The Federal Communications Commission has revised its satellite spectrum-sharing rules to promote market entry, regulatory certainty and spectrum efficiency.
According to the FCC’s report and order released on Friday, the revision clarifies spectrum-sharing between non-geostationary satellite orbit, fixed-satellite service, or NGSO FSS, systems licensed in different processing rounds, with primary spectrum access granted to systems approved earlier. New entrants, meanwhile, are provided an established, cooperative spectrum-sharing structure allowing them to participate in the space industry.
FCC Chairwoman Jessica Rosenworcel said the satellite spectrum sharing rules update “allows first movers to enjoy the advantage they’ve earned by daring to think big and take on risk, while also opening our skies to more competition.”

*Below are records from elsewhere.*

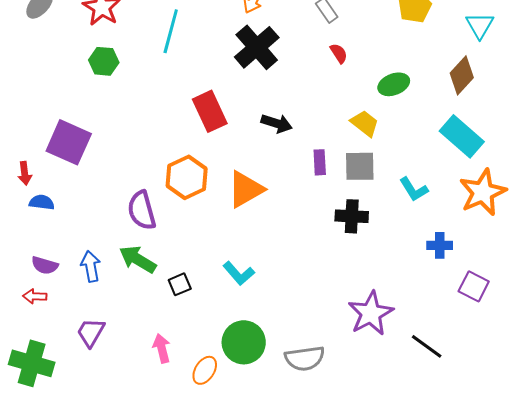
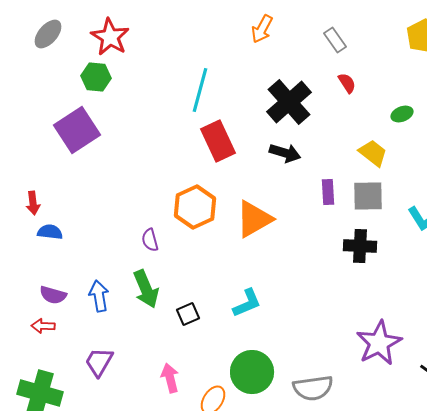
cyan line: (171, 31) -> (200, 90), moved
black cross: (257, 47) -> (289, 102), moved
green hexagon: (104, 61) -> (96, 77), moved
green ellipse: (394, 84) -> (402, 114), size x0.7
purple square: (69, 142) -> (77, 130), moved, turned 33
purple semicircle: (142, 210) -> (150, 240), size x0.6
green arrow: (138, 259) -> (146, 289), turned -144
cyan L-shape: (239, 273) -> (247, 303), turned -72

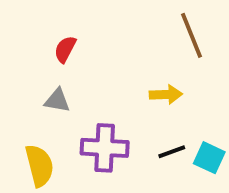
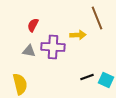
yellow arrow: (166, 95) -> (78, 35), moved
purple cross: (105, 148) -> (53, 47), moved

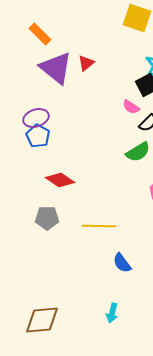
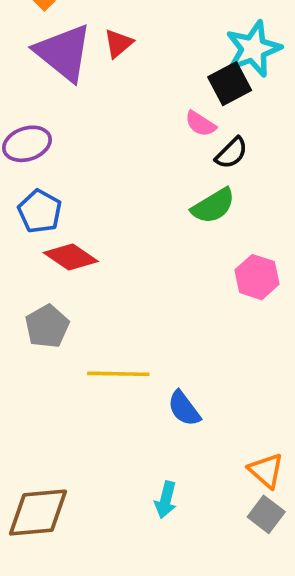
blue pentagon: (38, 136) -> (40, 211), moved
gray pentagon: (47, 218) -> (47, 326), turned -30
yellow line: (99, 226) -> (118, 374), moved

Satellite Spectrum Interference Protection
The new rules adopt a 3 percent time-weighted average throughput degradation as a long-term interference protection criterion and a 0.4 percent absolute increase in link unavailability as a short-term interference protection criterion.
While Amazon’s Kuiper, Viasat, Telesat, Intelsat and SpaceX agreed to the long-term interference protection criterion, OneWeb opposed it and submitted a petition for reconsideration, which the FCC denied.
The agency also declined to adopt additional protection metrics or an aggregate limit on interference from later-round NGSO FSS systems into earlier-round systems.